CORONAVIRUS – Test sierologici: il nostro territorio si candida per un massiccio intervento che coinvolga i residenti

Sindaci cremaschi riuniti in assemblea in Comune

In Lombardia inizierà la somministrazione dei test sierologici, ideati e testati presso l’IRCCS pubblico San Matteo di Pavia, che, con un severo grado di attendibilità, una volta ottenuta la validazione scientifica da parte dell’I.S.S. (Istituto Superiore di Sanità), dovrebbero certificare l’immunità al virus e dunque permettere di gestire consapevolmente la fase della ripartenza e della reintegrazione sociale.
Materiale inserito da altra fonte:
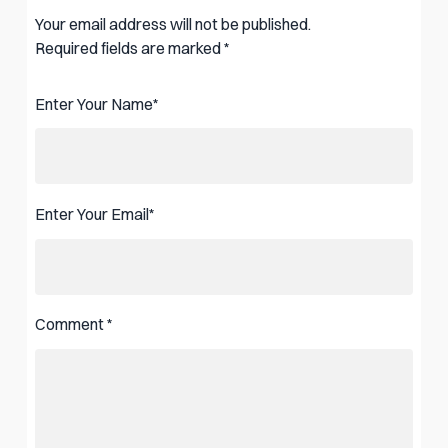
Your email address will not be published.
Required fields are marked
*
Enter Your Name
*
Enter Your Email
*
Comment
*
Per questa iniziativa, la provincia di Cremona si candida per un massiccio intervento che coinvolga tutta la popolazione residente.

È questa la richiesta che fanno, in una lettera inviata al presidente della Regione Attilio Fontana e all’assessore al Welfare Giulio Gallera, tutti i sindaci del territorio unitamente al Presidente della Provincia.

Da quando si apprende dagli organi di informazione, la Regione, come scrivono i firmatari della lettera, intenderebbe procedere con 20mila test sierologici al giorno all’interno di un piano di azione, condivisibile, che coinvolgerebbe in prima battuta gli operatori sanitari, sociosanitari nonché i cittadini che devono tornare al lavoro con particolare riferimento alle province di Bergamo, Brescia, Cremona e Lodi. Nella lettera viene fatto presente che la provincia di Cremona, su base percentuale, esprime il più elevato livello di pervasività del virus, con una media complessiva del 1,44% di contagiati e punte che sfiorano l’1,80%, pertanto molto oltre la media lombarda.